If you’re a bit bored with traditional hammers, consider getting a french pattern hammer Here
This beautiful Swedish hammer is a great starter hammer that will help you craft pure works of art. It has a narrow cross peen that will help you create deep, smooth, fullering cuts in your stock. This narrow cross peen can also be used for, well, peening.
I should mention that it is a bit heavier than the other hammers. Heavier hammers allow you to spread metal faster, thus maximizing your ability to move metal while the stock is still hot. In contrast to this, some people say that beginners don’t have the skill necessary for heavier hammers, and yet others claim that heavier hammers are harder on your arms.
Ultimately this is a personal decision. Only you can decide what is the optimal weight for you.
This hammer has an ash handle, which in addition to being aesthetically pleasing, is also symbolically important. The ash tree represented the world tree in ancient Celtic mythology, pretty neat!
➔ Get yours Here
Sometimes one hammer is just not enough! There are a number of offers available that will allow you to scoop up multiple hammers for an incredibly affordable price. Most blacksmiths that I know have multiple hammers. In fact, most smiths I know have over twenty hammers!

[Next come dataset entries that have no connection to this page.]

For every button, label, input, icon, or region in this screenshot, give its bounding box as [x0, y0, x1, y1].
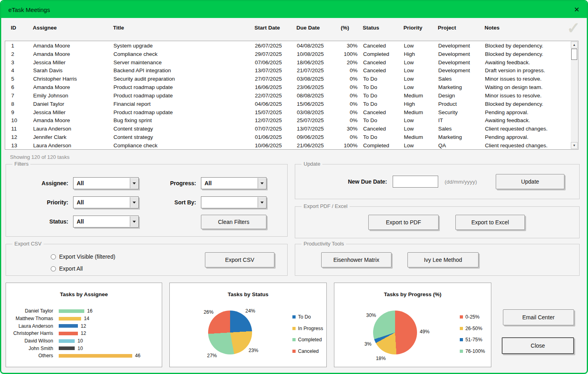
- table-row[interactable]: 7Emily JohnsonProduct roadmap update22/0…: [11, 91, 571, 100]
- table-cell: 6: [11, 84, 33, 90]
- column-header[interactable]: Assignee: [33, 25, 113, 31]
- column-header[interactable]: (%): [341, 25, 363, 31]
- table-cell: Pending approval.: [485, 134, 571, 140]
- table-cell: Completed: [363, 51, 404, 57]
- ivy-lee-method-button[interactable]: Ivy Lee Method: [407, 252, 479, 267]
- due-date-input[interactable]: [393, 176, 438, 188]
- export-all-label: Export All: [59, 265, 83, 272]
- dropdown-button[interactable]: [258, 197, 266, 208]
- table-row[interactable]: 9Jessica MillerProduct roadmap update15/…: [11, 108, 571, 117]
- export-to-pdf-button[interactable]: Export to PDF: [368, 215, 439, 230]
- table-cell: Sales: [438, 126, 485, 132]
- bar-row: Others46: [6, 352, 162, 360]
- table-cell: Minor issues to resolve.: [485, 76, 571, 82]
- table-cell: 8: [11, 101, 33, 107]
- table-cell: Laura Anderson: [33, 142, 113, 148]
- bar-value-label: 10: [77, 346, 83, 351]
- priority-filter-dropdown[interactable]: All: [73, 196, 139, 208]
- close-button[interactable]: Close: [502, 337, 574, 354]
- table-cell: 100%: [341, 51, 363, 57]
- table-row[interactable]: 11Laura AndersonContent strategy07/07/20…: [11, 125, 571, 133]
- status-filter-dropdown[interactable]: All: [73, 216, 139, 228]
- table-cell: 12/07/2025: [255, 117, 297, 123]
- table-cell: 13/07/2025: [255, 67, 297, 73]
- clean-filters-button[interactable]: Clean Filters: [201, 215, 266, 229]
- dropdown-button[interactable]: [130, 216, 138, 227]
- dropdown-button[interactable]: [130, 197, 138, 208]
- table-row[interactable]: 8Daniel TaylorFinancial report04/06/2025…: [11, 100, 571, 108]
- date-format-hint: (dd/mm/yyyy): [445, 176, 477, 188]
- table-cell: 01/06/2025: [255, 134, 297, 140]
- update-button[interactable]: Update: [496, 174, 564, 189]
- column-header[interactable]: Due Date: [296, 25, 341, 31]
- legend-label: Canceled: [298, 348, 319, 354]
- table-row[interactable]: 1Amanda MooreSystem upgrade26/07/202504/…: [11, 42, 571, 50]
- column-header[interactable]: ID: [11, 25, 33, 31]
- bar-category-label: Daniel Taylor: [6, 308, 53, 314]
- progress-filter-dropdown[interactable]: All: [201, 177, 266, 189]
- email-center-button[interactable]: Email Center: [503, 309, 574, 325]
- table-cell: 16/06/2025: [255, 84, 297, 90]
- table-row[interactable]: 10Amanda MooreBug fixing sprint12/07/202…: [11, 116, 571, 125]
- column-header[interactable]: Start Date: [254, 25, 296, 31]
- column-header[interactable]: Priority: [403, 25, 438, 31]
- table-scrollbar[interactable]: ▲ ▼: [571, 42, 578, 149]
- table-cell: 13: [11, 142, 33, 148]
- legend-label: 76-100%: [465, 348, 485, 354]
- bar-value-label: 12: [81, 330, 86, 336]
- table-cell: Development: [438, 43, 485, 49]
- table-row[interactable]: 2Amanda MooreCompliance check29/07/20251…: [11, 50, 571, 58]
- column-header[interactable]: Notes: [485, 25, 570, 31]
- table-cell: Compliance check: [113, 51, 255, 57]
- sort-by-label: Sort By:: [138, 196, 196, 208]
- table-cell: Blocked by dependency.: [485, 43, 571, 49]
- pie-slice-label: 3%: [364, 341, 371, 347]
- table-cell: Client requested changes.: [485, 142, 571, 148]
- progress-pie: [373, 311, 417, 354]
- legend-item: 26-50%: [460, 323, 485, 334]
- eisenhower-matrix-button[interactable]: Eisenhower Matrix: [321, 252, 391, 267]
- legend-swatch: [292, 327, 296, 330]
- table-cell: Canceled: [363, 126, 404, 132]
- task-count-status: Showing 120 of 120 tasks: [10, 154, 70, 160]
- table-row[interactable]: 5Christopher HarrisSecurity audit prepar…: [11, 75, 571, 83]
- table-row[interactable]: 6Amanda MooreProduct roadmap update16/06…: [11, 83, 571, 91]
- sort-by-dropdown[interactable]: [201, 196, 266, 208]
- table-cell: Awaiting feedback.: [485, 117, 571, 123]
- table-cell: Canceled: [363, 59, 404, 65]
- legend-swatch: [460, 327, 463, 330]
- export-csv-button[interactable]: Export CSV: [205, 252, 274, 267]
- new-due-date-label: New Due Date:: [303, 176, 387, 188]
- column-header[interactable]: Project: [438, 25, 485, 31]
- table-cell: 04/06/2025: [255, 101, 297, 107]
- bar-row: Laura Anderson12: [6, 322, 162, 330]
- assignee-filter-dropdown[interactable]: All: [73, 177, 139, 189]
- table-row[interactable]: 4Sarah DavisBackend API integration13/07…: [11, 66, 571, 75]
- table-cell: Blocked by dependency.: [485, 101, 571, 107]
- export-all-radio[interactable]: [51, 266, 56, 271]
- table-cell: Sarah Davis: [33, 67, 113, 73]
- progress-filter-label: Progress:: [138, 177, 196, 189]
- dropdown-button[interactable]: [258, 178, 266, 188]
- table-cell: Bug fixing sprint: [113, 117, 255, 123]
- export-visible-radio[interactable]: [51, 254, 56, 259]
- window-close-button[interactable]: ✕: [574, 6, 580, 14]
- dropdown-button[interactable]: [130, 178, 138, 188]
- table-cell: Jessica Miller: [33, 109, 113, 115]
- scroll-up-button[interactable]: ▲: [571, 42, 578, 48]
- column-header[interactable]: Status: [363, 25, 403, 31]
- table-cell: 2: [11, 51, 33, 57]
- table-cell: Amanda Moore: [33, 84, 113, 90]
- table-row[interactable]: 13Laura AndersonCompliance check10/06/20…: [11, 141, 571, 149]
- scroll-down-button[interactable]: ▼: [571, 142, 578, 149]
- table-row[interactable]: 12Jennifer ClarkContent strategy01/06/20…: [11, 133, 571, 141]
- table-cell: 9: [11, 109, 33, 115]
- scrollbar-thumb[interactable]: [571, 49, 577, 60]
- table-row[interactable]: 3Jessica MillerServer maintenance07/06/2…: [11, 58, 571, 67]
- status-filter-value: All: [77, 216, 84, 227]
- chart-title: Tasks by Status: [170, 291, 326, 297]
- etask-meetings-window: eTask Meetings ✕ IDAssigneeTitleStart Da…: [0, 0, 588, 374]
- export-to-excel-button[interactable]: Export to Excel: [455, 215, 525, 230]
- legend-label: 51-75%: [465, 337, 482, 342]
- column-header[interactable]: Title: [113, 25, 254, 31]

When you’re first starting out, you don’t need to go on a buying spree, but it can be economical to buy a set of hammers if you know you will need multiple types of hammers.

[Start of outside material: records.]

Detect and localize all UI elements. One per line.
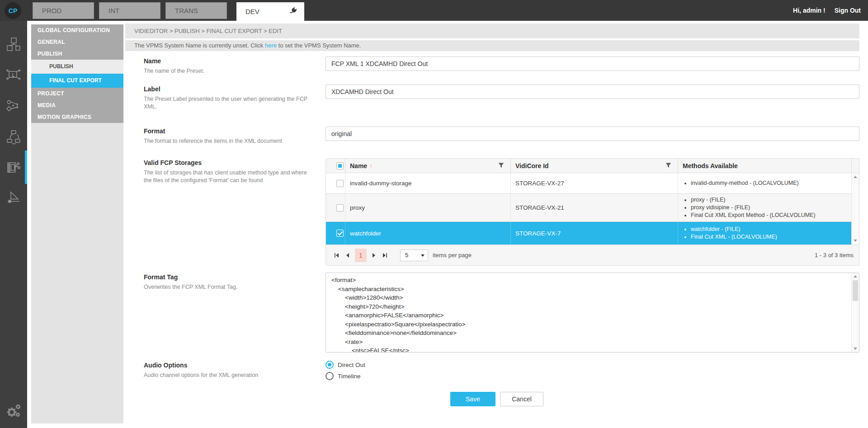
column-header-name[interactable]: Name ↑ bbox=[345, 159, 510, 173]
preset-form: Name The name of the Preset. Label The P… bbox=[125, 56, 859, 406]
page-size-select[interactable]: 5 bbox=[400, 249, 428, 261]
format-description: The format to reference the items in the… bbox=[144, 137, 326, 145]
last-page-button[interactable] bbox=[379, 250, 390, 261]
cubes-icon[interactable] bbox=[0, 29, 27, 60]
row-checkbox[interactable] bbox=[336, 204, 344, 212]
row-checkbox[interactable] bbox=[336, 180, 344, 187]
user-area: Hi, admin ! Sign Out bbox=[793, 7, 868, 14]
audio-options-label: Audio Options bbox=[144, 361, 326, 369]
tab-int[interactable]: INT bbox=[99, 2, 160, 19]
sidebar-item-motion-graphics[interactable]: MOTION GRAPHICS bbox=[31, 111, 123, 123]
format-tag-value: <format> <samplecharacteristics> <width>… bbox=[326, 273, 859, 353]
here-link[interactable]: here bbox=[265, 42, 277, 49]
radio-unselected-icon[interactable] bbox=[326, 372, 334, 380]
tab-dev[interactable]: DEV bbox=[236, 2, 304, 21]
workflow-icon[interactable] bbox=[0, 90, 27, 121]
trim-play-icon[interactable] bbox=[0, 183, 27, 213]
format-label-block: Format The format to reference the items… bbox=[144, 127, 326, 145]
radio-timeline[interactable]: Timeline bbox=[326, 372, 859, 380]
breadcrumb: VIDIEDITOR > PUBLISH > FINAL CUT EXPORT … bbox=[125, 24, 859, 38]
table-scrollbar[interactable] bbox=[851, 174, 859, 244]
filter-icon-name[interactable] bbox=[498, 162, 504, 169]
icon-rail bbox=[0, 21, 27, 428]
storages-description: The list of storages that has client usa… bbox=[144, 169, 326, 184]
top-bar: CP PROD INT TRANS DEV H bbox=[0, 0, 868, 21]
sidebar-item-global-configuration[interactable]: GLOBAL CONFIGURATION bbox=[31, 24, 123, 36]
storages-label: Valid FCP Storages bbox=[144, 158, 326, 166]
name-label: Name bbox=[144, 56, 326, 65]
sidebar-item-media[interactable]: MEDIA bbox=[31, 99, 123, 111]
current-page-button[interactable]: 1 bbox=[355, 249, 367, 262]
cell-name: watchfolder bbox=[345, 222, 510, 245]
scroll-up-icon[interactable] bbox=[854, 275, 857, 277]
label-label: Label bbox=[144, 85, 326, 93]
select-all-checkbox[interactable] bbox=[336, 162, 344, 169]
touch-screen-icon[interactable] bbox=[0, 60, 27, 90]
sort-asc-icon: ↑ bbox=[369, 162, 373, 169]
filter-icon-vidicore[interactable] bbox=[665, 162, 671, 169]
cell-vidicore-id: STORAGE-VX-21 bbox=[510, 194, 678, 221]
storages-table-header: Name ↑ VidiCore Id bbox=[326, 159, 859, 173]
greeting-text: Hi, admin ! bbox=[793, 7, 826, 14]
plug-icon bbox=[289, 6, 298, 17]
scrollbar-thumb[interactable] bbox=[853, 280, 858, 301]
cycle-icon[interactable] bbox=[0, 121, 27, 152]
video-edit-icon[interactable] bbox=[0, 152, 27, 183]
radio-selected-icon[interactable] bbox=[326, 361, 334, 369]
tab-prod[interactable]: PROD bbox=[33, 2, 94, 19]
cell-vidicore-id: STORAGE-VX-27 bbox=[510, 173, 678, 193]
label-row: Label The Preset Label presented to the … bbox=[144, 85, 859, 111]
format-tag-label-block: Format Tag Overwrites the FCP XML Format… bbox=[144, 273, 326, 353]
format-tag-textarea[interactable]: <format> <samplecharacteristics> <width>… bbox=[326, 273, 859, 353]
table-row[interactable]: proxy STORAGE-VX-21 proxy - (FILE) proxy… bbox=[326, 194, 851, 222]
audio-options-group: Direct Out Timeline Save Cancel bbox=[326, 361, 859, 406]
cell-vidicore-id: STORAGE-VX-7 bbox=[510, 222, 678, 245]
logo-cell: CP bbox=[0, 0, 27, 21]
environment-tabs: PROD INT TRANS DEV bbox=[33, 0, 309, 21]
name-label-block: Name The name of the Preset. bbox=[144, 56, 326, 75]
scroll-up-icon[interactable] bbox=[854, 176, 857, 178]
format-tag-row: Format Tag Overwrites the FCP XML Format… bbox=[144, 273, 859, 353]
audio-options-description: Audio channel options for the XML genera… bbox=[144, 372, 326, 379]
save-button[interactable]: Save bbox=[450, 392, 495, 406]
name-input[interactable] bbox=[326, 56, 859, 71]
tab-trans[interactable]: TRANS bbox=[165, 2, 227, 19]
label-input[interactable] bbox=[326, 85, 859, 99]
active-rail-indicator bbox=[25, 151, 27, 184]
cancel-button[interactable]: Cancel bbox=[500, 392, 543, 406]
side-nav-filler bbox=[31, 123, 123, 423]
sidebar-item-publish[interactable]: PUBLISH bbox=[31, 48, 123, 60]
scroll-down-icon[interactable] bbox=[854, 240, 857, 242]
vpms-notice: The VPMS System Name is currently unset.… bbox=[125, 40, 859, 51]
header-scroll-spacer bbox=[851, 159, 859, 173]
sign-out-link[interactable]: Sign Out bbox=[835, 7, 861, 14]
table-row-selected[interactable]: watchfolder STORAGE-VX-7 watchfolder - (… bbox=[326, 222, 851, 245]
next-page-button[interactable] bbox=[368, 250, 379, 261]
sidebar-subitem-publish[interactable]: PUBLISH bbox=[31, 60, 123, 74]
format-input[interactable] bbox=[326, 127, 859, 141]
table-row[interactable]: invalid-dummy-storage STORAGE-VX-27 inva… bbox=[326, 173, 851, 194]
format-label: Format bbox=[144, 127, 326, 135]
gears-icon[interactable] bbox=[0, 395, 27, 425]
column-header-methods: Methods Available bbox=[678, 159, 851, 173]
items-per-page-label: items per page bbox=[433, 252, 472, 259]
cell-methods: watchfolder - (FILE) Final Cut XML - (LO… bbox=[678, 222, 851, 245]
column-header-vidicore-id[interactable]: VidiCore Id bbox=[510, 159, 678, 173]
scroll-down-icon[interactable] bbox=[854, 348, 857, 350]
storages-row: Valid FCP Storages The list of storages … bbox=[144, 158, 859, 266]
sidebar-item-project[interactable]: PROJECT bbox=[31, 88, 123, 99]
radio-direct-out[interactable]: Direct Out bbox=[326, 361, 859, 369]
sidebar-item-general[interactable]: GENERAL bbox=[31, 36, 123, 48]
audio-options-row: Audio Options Audio channel options for … bbox=[144, 361, 859, 406]
first-page-button[interactable] bbox=[331, 250, 342, 261]
cp-logo: CP bbox=[5, 2, 21, 19]
cell-name: invalid-dummy-storage bbox=[345, 173, 510, 193]
app-window: CP PROD INT TRANS DEV H bbox=[0, 0, 868, 428]
textarea-scrollbar[interactable] bbox=[851, 273, 859, 352]
previous-page-button[interactable] bbox=[342, 250, 353, 261]
name-row: Name The name of the Preset. bbox=[144, 56, 859, 75]
main-content: VIDIEDITOR > PUBLISH > FINAL CUT EXPORT … bbox=[125, 21, 868, 428]
row-checkbox-checked[interactable] bbox=[336, 230, 344, 237]
sidebar-subitem-final-cut-export[interactable]: FINAL CUT EXPORT bbox=[31, 74, 123, 88]
table-pager: 1 5 items per page 1 - 3 of 3 items bbox=[326, 245, 859, 265]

This set contains a 3lb cross pein hammer, a 1lb and 2lb ball pein hammer, a 3lb sledge, and a 2lb rubber mallet. The cross pein in this set is the primary interest to a blacksmith, but if you need the other hammers, this is a great deal!

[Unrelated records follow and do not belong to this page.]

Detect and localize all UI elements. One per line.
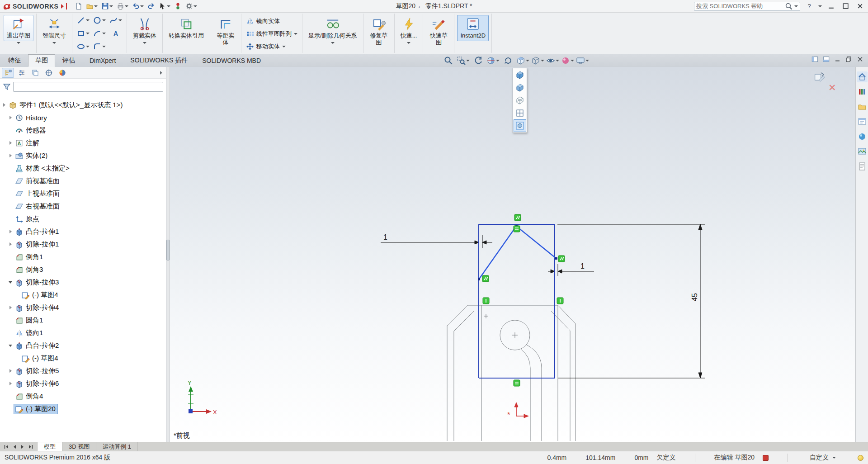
last-tab-icon[interactable] (28, 444, 33, 450)
expand-arrow-icon[interactable] (7, 152, 14, 159)
tree-item[interactable]: (-) 草图4 (0, 352, 165, 365)
search-caret-icon[interactable] (794, 5, 798, 7)
tree-item[interactable]: 切除-拉伸5 (0, 365, 165, 377)
repair-sketch-button[interactable]: 修复草图 (366, 15, 392, 48)
trim-entities-button[interactable]: 剪裁实体 (130, 15, 160, 41)
tree-item[interactable]: 倒角3 (0, 263, 165, 276)
caret-icon[interactable] (102, 46, 106, 47)
custom-properties-button[interactable] (857, 161, 868, 172)
next-tab-icon[interactable] (20, 444, 25, 450)
expand-arrow-icon[interactable] (1, 102, 7, 108)
move-entities-button[interactable]: 移动实体 (244, 41, 288, 52)
convert-entities-button[interactable]: 转换实体引用 (165, 15, 207, 41)
new-file-icon-button[interactable] (73, 1, 84, 11)
tree-item[interactable]: 倒角1 (0, 251, 165, 263)
doc-tab-模型[interactable]: 模型 (38, 442, 62, 451)
sketch-spline-tool[interactable] (108, 16, 124, 24)
search-magnifier-icon[interactable] (785, 2, 793, 10)
view-selector-button[interactable] (514, 119, 526, 132)
scenes-button[interactable] (857, 146, 868, 157)
doc-tab-3D 视图[interactable]: 3D 视图 (62, 442, 96, 451)
resources-home-button[interactable] (857, 71, 868, 82)
dropdown-caret-icon[interactable] (526, 60, 529, 62)
tree-item[interactable]: (-) 草图4 (0, 289, 165, 301)
dropdown-caret-icon[interactable] (109, 5, 113, 7)
dropdown-caret-icon[interactable] (167, 5, 170, 7)
dropdown-caret-icon[interactable] (496, 60, 500, 62)
expand-arrow-icon[interactable] (7, 114, 14, 121)
dim-height-value[interactable]: 45 (691, 293, 698, 301)
hide-show-items-button[interactable] (545, 55, 560, 66)
file-explorer-button[interactable] (857, 101, 868, 112)
tab-草图[interactable]: 草图 (28, 54, 55, 67)
tab-评估[interactable]: 评估 (55, 54, 82, 67)
view-palette-button[interactable] (857, 116, 868, 127)
mirror-entities-button[interactable]: 镜向实体 (244, 15, 282, 27)
caret-icon[interactable] (118, 19, 122, 21)
sketch-line-tool[interactable] (75, 16, 91, 24)
model-edges[interactable] (447, 305, 576, 441)
tree-item[interactable]: (-) 草图20 (0, 402, 165, 415)
confirm-sketch-icon[interactable] (814, 71, 826, 84)
constraint-badge-vertical[interactable] (483, 298, 489, 304)
dm-tab-button[interactable] (56, 68, 68, 78)
sketch-constraints[interactable] (482, 214, 565, 386)
dimension-height[interactable]: 45 (557, 224, 705, 378)
sketch-arc-tool[interactable] (91, 29, 108, 38)
performance-indicator-icon[interactable] (858, 455, 863, 461)
expand-arrow-icon[interactable] (7, 380, 14, 387)
tab-SOLIDWORKS MBD[interactable]: SOLIDWORKS MBD (195, 54, 268, 67)
sketch-text-tool[interactable]: A (108, 29, 124, 38)
filter-funnel-icon[interactable] (3, 83, 11, 91)
appearances-button[interactable] (857, 131, 868, 142)
sketch-rectangle-tool[interactable] (75, 29, 91, 38)
tree-item[interactable]: 凸台-拉伸2 (0, 339, 165, 352)
tree-item[interactable]: 切除-拉伸3 (0, 276, 165, 289)
tree-item[interactable]: 上视基准面 (0, 187, 165, 200)
tree-item[interactable]: 切除-拉伸6 (0, 377, 165, 390)
undo-icon-button[interactable] (131, 1, 145, 11)
tree-item[interactable]: 右视基准面 (0, 200, 165, 213)
zoom-area-button[interactable] (456, 55, 471, 66)
dimension-left-gap[interactable]: 1 (381, 233, 492, 248)
quick-snaps-button[interactable]: 快速... (397, 15, 420, 41)
select-cursor-icon-button[interactable] (157, 1, 172, 11)
dropdown-caret-icon[interactable] (193, 5, 197, 7)
linear-pattern-caret-icon[interactable] (294, 33, 297, 35)
view-settings-button[interactable] (575, 55, 590, 66)
dropdown-caret-icon[interactable] (125, 5, 128, 7)
expand-arrow-icon[interactable] (7, 304, 14, 311)
dropdown-caret-icon[interactable] (585, 60, 589, 62)
close-window-button[interactable] (854, 2, 865, 11)
save-icon-button[interactable] (100, 1, 114, 11)
doc-tab-运动算例 1[interactable]: 运动算例 1 (96, 442, 138, 451)
logo-flyout-arrow-icon[interactable] (61, 4, 64, 9)
tree-item[interactable]: 切除-拉伸1 (0, 238, 165, 251)
pm-tab-button[interactable] (15, 68, 28, 78)
maximize-window-button[interactable] (840, 2, 851, 11)
minimize-window-button[interactable] (826, 2, 836, 11)
constraint-badge[interactable] (482, 275, 489, 282)
dim-left-value[interactable]: 1 (383, 233, 387, 241)
sketch-diagonal-left[interactable] (479, 226, 516, 279)
search-input[interactable] (696, 3, 783, 9)
tree-item[interactable]: 前视基准面 (0, 175, 165, 187)
constraint-badge-vertical[interactable] (557, 298, 563, 304)
fm-tab-button[interactable] (2, 68, 14, 78)
graphics-viewport[interactable]: 1 1 45 (170, 67, 855, 442)
pane-bottom-icon[interactable] (822, 56, 830, 63)
close-icon[interactable] (856, 56, 864, 63)
tree-filter-input[interactable] (13, 82, 163, 92)
instant2d-button[interactable]: Instant2D (457, 15, 489, 41)
previous-view-button[interactable] (471, 55, 486, 66)
options-gear-icon-button[interactable] (184, 1, 198, 11)
design-library-button[interactable] (857, 86, 868, 97)
tree-item[interactable]: History (0, 111, 165, 124)
splitter-grip[interactable] (166, 240, 170, 260)
exit-sketch-button[interactable]: 退出草图 (4, 15, 33, 41)
constraint-badge-equal[interactable] (514, 226, 520, 232)
sketch-circle-tool[interactable] (91, 16, 108, 24)
collapse-arrow-icon[interactable] (7, 279, 14, 285)
tree-item[interactable]: 原点 (0, 213, 165, 225)
dropdown-caret-icon[interactable] (571, 60, 574, 62)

Best Blacksmith / Forging Hammers For Knife Making
Knife making is a subset of blacksmithing, therefore any of the above hammers mentioned for blacksmithing will work well for knife making. When I’m forging knives, I often use my trusty old cross pein hammer. As far as I’m concerned there is no need for a specialized hammer for knife making.
That being said, there are some other options out there you should be aware of. Some people like a hammer called a “Japanese” style hammer when knife making. These hammers have an elongated front portion (the body behind the striking face) that allows you to simply “drop” the hammer onto the piece and have it hit your stock evenly. Some people love these hammers but I find them awkward…I tend to try and muscle them and apparently that’s not in line with the hammers philosophy.
While were at it, I’ll let you in a dirty little secret about knife making. While most people think of knife making as a blacksmiths activity, a lot of what you will be doing overlaps heavily with jewelry making. So it’s not a terrible idea to buy some tools from the jewelry making trade. A Jewelers hammer along with a jewelry anvil can be helpful with some knife making activities.
Blacksmithing is one of the world’s oldest professions. Metal is an incredibly strong material that is superior to other material alternatives for a wide variety of tools, decorations, and support structures. The ability to bend and shape metal is absolutely incredible, and even better, it has an incredibly low barrier to entry! All you need is an anvil, a forge, a piece of metal, and a blacksmith hammer!